Once the line holding "Food und Beverage" is found in the entries below, transcribe exactly every line up to and including the one holding "Двухкомнатная", but leave out the pictures.

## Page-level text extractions
- - - - - - -

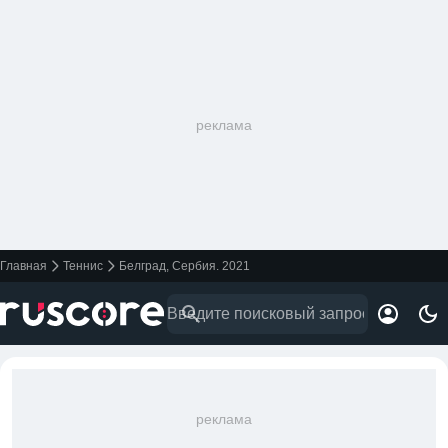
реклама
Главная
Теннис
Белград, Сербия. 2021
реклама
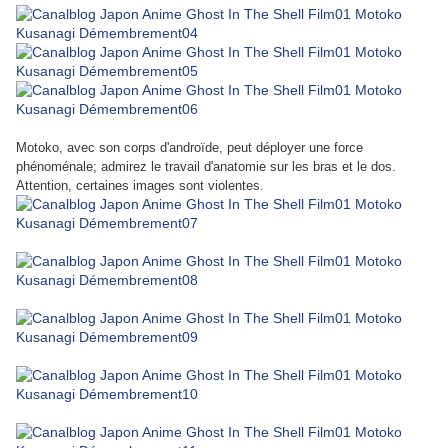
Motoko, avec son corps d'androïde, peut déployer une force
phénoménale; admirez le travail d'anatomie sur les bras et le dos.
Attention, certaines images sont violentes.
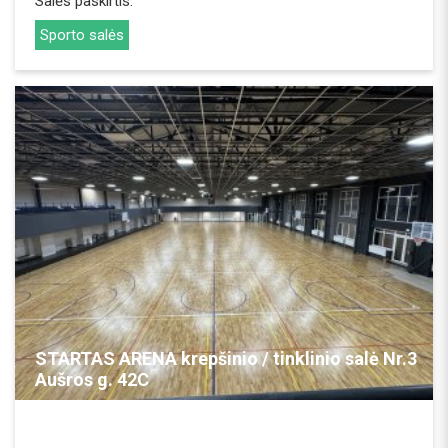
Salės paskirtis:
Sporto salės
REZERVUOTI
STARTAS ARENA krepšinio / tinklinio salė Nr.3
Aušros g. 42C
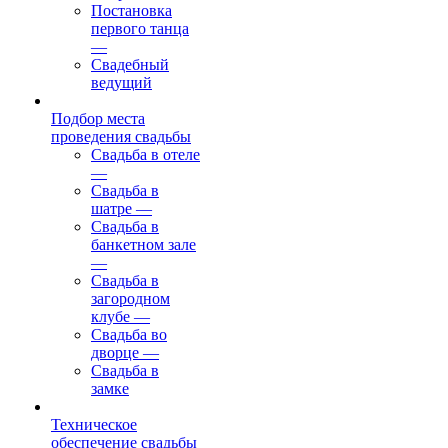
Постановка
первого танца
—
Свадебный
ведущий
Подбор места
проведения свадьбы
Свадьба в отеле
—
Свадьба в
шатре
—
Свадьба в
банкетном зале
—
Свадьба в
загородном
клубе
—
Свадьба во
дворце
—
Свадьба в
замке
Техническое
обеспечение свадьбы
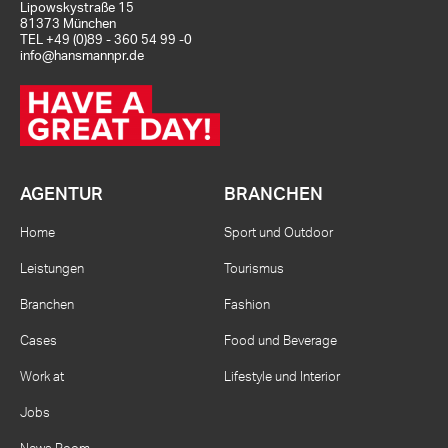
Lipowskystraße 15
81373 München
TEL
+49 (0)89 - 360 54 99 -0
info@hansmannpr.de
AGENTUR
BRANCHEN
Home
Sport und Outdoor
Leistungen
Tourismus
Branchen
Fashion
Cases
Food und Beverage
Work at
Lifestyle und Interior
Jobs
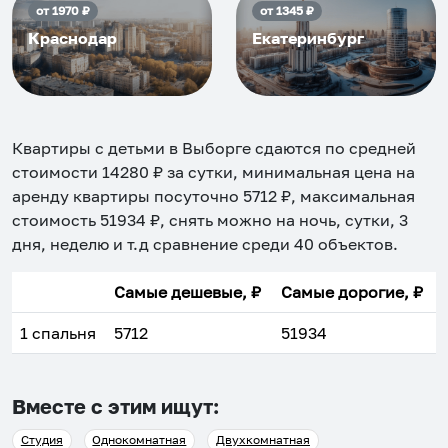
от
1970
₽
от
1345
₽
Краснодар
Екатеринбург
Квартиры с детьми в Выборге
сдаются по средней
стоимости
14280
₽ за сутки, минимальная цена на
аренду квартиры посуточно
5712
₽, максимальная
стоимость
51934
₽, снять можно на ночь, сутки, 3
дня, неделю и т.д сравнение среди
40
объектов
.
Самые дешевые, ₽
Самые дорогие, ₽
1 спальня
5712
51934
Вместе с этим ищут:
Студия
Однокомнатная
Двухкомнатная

- - - - - - -

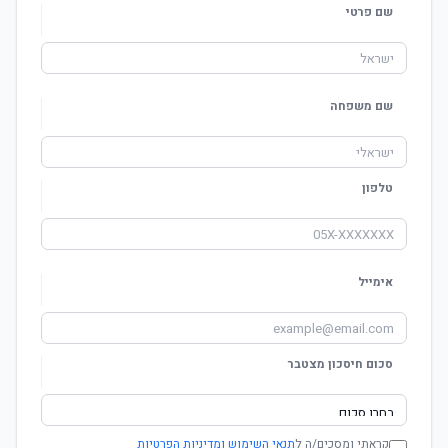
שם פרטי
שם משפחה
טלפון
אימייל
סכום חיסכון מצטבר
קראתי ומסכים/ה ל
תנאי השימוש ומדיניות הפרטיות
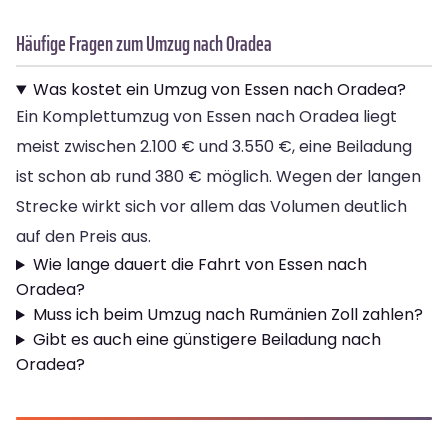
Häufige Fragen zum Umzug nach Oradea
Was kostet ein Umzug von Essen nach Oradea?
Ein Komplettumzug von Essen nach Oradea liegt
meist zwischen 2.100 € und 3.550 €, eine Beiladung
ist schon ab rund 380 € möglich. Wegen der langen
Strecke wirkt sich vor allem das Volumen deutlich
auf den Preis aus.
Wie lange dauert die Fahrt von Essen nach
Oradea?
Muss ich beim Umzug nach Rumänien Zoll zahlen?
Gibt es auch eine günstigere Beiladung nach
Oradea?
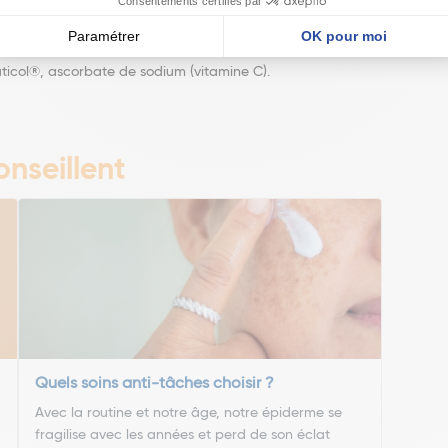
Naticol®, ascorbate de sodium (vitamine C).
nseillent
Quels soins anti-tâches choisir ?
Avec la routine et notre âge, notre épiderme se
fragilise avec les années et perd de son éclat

- - - - - - -

## Task result
Food und Beverage
Work at
Lifestyle und Interior
Jobs
от
1970
₽
от
1345
₽
Краснодар
Екатеринбург
Квартиры с детьми в Выборге
сдаются по средней
стоимости
14280
₽ за сутки, минимальная цена на
аренду квартиры посуточно
5712
₽, максимальная
стоимость
51934
₽, снять можно на ночь, сутки, 3
дня, неделю и т.д сравнение среди
40
объектов
.
Самые дешевые, ₽
Самые дорогие, ₽
1 спальня
5712
51934
Вместе с этим ищут:
Студия
Однокомнатная
Двухкомнатная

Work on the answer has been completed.